Comfort Zones May 22, 2009Posted by Chuck Musciano in Leadership, Networking.
Tags: Best Of 2009, Cliques, Comfort Zones, Networking, Relationships, Teams
Last summer, I had the opportunity to watch a group of Boy Scouts go through a high-ropes team building exercise. Beyond the fun of watching boys climb 50 feet in the air with nothing more than a safety rope hooked to their waist, I learned a clever trick about comfort zones.
High-ropes courses are all about getting out of your comfort zone. I am very comfortable on the ground, enjoying the combination of gravity and my feet firmly planted on the earth. Climbing a 40-foot ladder comprised solely of five planks at eight-foot intervals took me way out of my zone, to the point of near-frozen, knee-shaking fear at the top. But I did it, and I’m better for it, if only to avoid embarrassment in front of 13-year-olds who scrambled to the top like monkeys.

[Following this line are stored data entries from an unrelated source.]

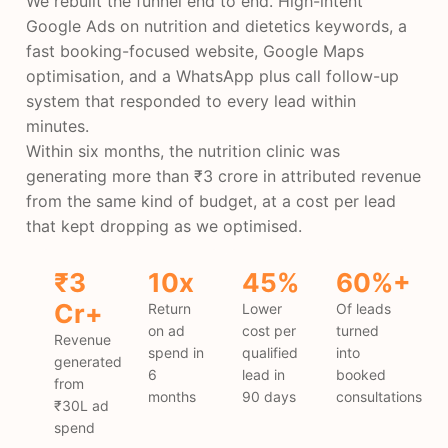
We rebuilt the funnel end to end. High-intent
Google Ads on nutrition and dietetics keywords, a
fast booking-focused website, Google Maps
optimisation, and a WhatsApp plus call follow-up
system that responded to every lead within
minutes.
Within six months, the nutrition clinic was
generating more than ₹3 crore in attributed revenue
from the same kind of budget, at a cost per lead
that kept dropping as we optimised.
₹3
10x
45%
60%+
Cr+
Return
Lower
Of leads
on ad
cost per
turned
Revenue
spend in
qualified
into
generated
6
lead in
booked
from
months
90 days
consultations
₹30L ad
spend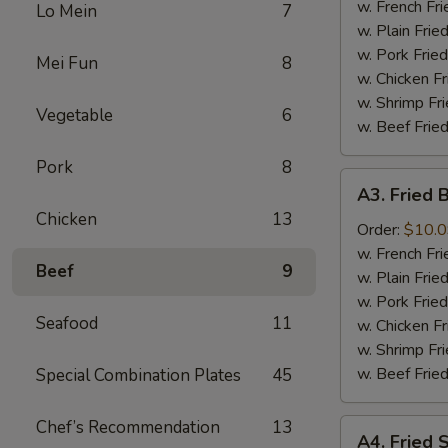
the
w. French F
Lo Mein
7
Stick
w. Plain Fri
几
w. Pork Fri
Mei Fun
8
串
w. Chicken F
w. Shrimp F
Vegetable
6
w. Beef Fri
Pork
8
A3.
A3. Fried
Fried
Chicken
13
Baby
Order:
$10.
Shrimp
w. French F
Beef
9
炸
w. Plain Fri
虾
w. Pork Fri
Seafood
11
w. Chicken F
w. Shrimp F
w. Beef Fri
Special Combination Plates
45
Chef’s Recommendation
13
A4.
A4. Fried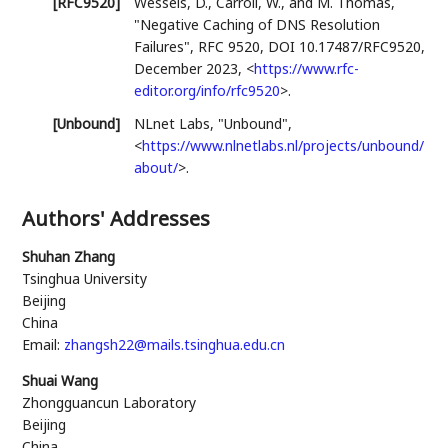
[RFC9520]
Wessels, D.
,
Carroll, W.
, and
M. Thomas
,
"Negative Caching of DNS Resolution
Failures"
,
RFC 9520
,
DOI 10.17487/RFC9520
,
December 2023
,
<
https://www.rfc-
editor.org/info/rfc9520
>
.
[Unbound]
NLnet Labs
,
"Unbound"
,
<
https://www.nlnetlabs.nl/projects/unbound/
about/
>
.
Authors' Addresses
Shuhan Zhang
Tsinghua University
Beijing
China
Email:
zhangsh22@mails.tsinghua.edu.cn
Shuai Wang
Zhongguancun Laboratory
Beijing
China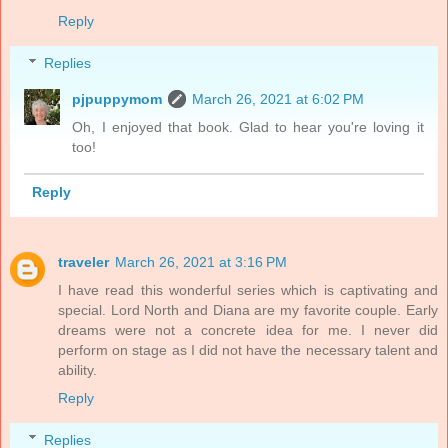
Reply
Replies
pjpuppymom
March 26, 2021 at 6:02 PM
Oh, I enjoyed that book. Glad to hear you're loving it
too!
Reply
traveler
March 26, 2021 at 3:16 PM
I have read this wonderful series which is captivating and
special. Lord North and Diana are my favorite couple. Early
dreams were not a concrete idea for me. I never did
perform on stage as I did not have the necessary talent and
ability.
Reply
Replies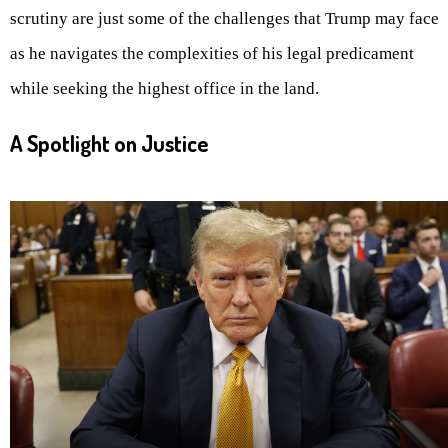
scrutiny are just some of the challenges that Trump may face
as he navigates the complexities of his legal predicament
while seeking the highest office in the land.
A Spotlight on Justice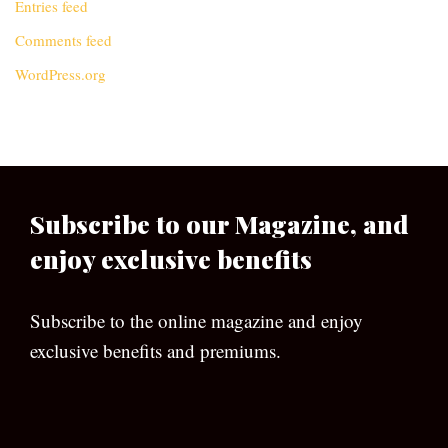
Entries feed
Comments feed
WordPress.org
Subscribe to our Magazine, and
enjoy exclusive benefits
Subscribe to the online magazine and enjoy
exclusive benefits and premiums.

There was a more subtle comfort zone that was shattered five minutes into the day. When we arrived, the instructors asked the boys to pair up. As you would expect, they found their best friends and quickly formed twosomes. She then asked them to each assume a character, either SpongeBob or Patrick (remember the audience here). They did so. She then gathered all the SpongeBobs into one group, and all the Patricks into another. One group headed to the ropes course, and the other to another exercise.
In one deft motion she separated every boy from his best friend! For the rest of the day, the boys worked without the comfort of their buddy, opening them to social opportunities they would never have had. They still had fun, accomplished things, and grew a bit. But they did it with a little more risk and became more open to partnering with others throughout the day.
I was so impressed by this trick that I asked the leader about it. She shared that they had choices for any number of groups. Need groups of three? Team them in trios and then ask them to become one of the Three Stooges. Foursomes? Teenage Mutant Ninja Turtles. And so forth. They had learned that boys know how to game the “count off” trick, positioning their best friends “n” people away to make sure they stayed together. The character game took them by surprise, before they could figure out how to thwart the leader’s intent.
As adults, we probably won’t be asked to become a cartoon character (I’d pick SpongeBob, FYI). But, boy, do we need to be broken up and moved out of our social comfort zones! How many times do you arrive at a networking event and look for the familiar faces? I’m guilty of this, and I really enjoy working a room and getting to meet new people. For the less gregarious among us, breaking out to meet strangers is a difficult exercise.
How many opportunities do we miss for fear of breaking away from our comfortable friends? There is such value in meeting new people, expanding our horizons, and finding ways to help others. Our reluctance to engage a stranger costs us so much. As adults, we are supposed to know better and not require outside intervention to make us do the right thing. Yet we still revert to old behaviors, rooted deep in our psyches.
We all own this problem. At your next event, acknowledge the familiar faces and turn away to meet the strangers. If your friends chase you down, gently aim them at others as well. You may have to write “SpongeBob” on your name tag to make your point, but it will be worth the effort.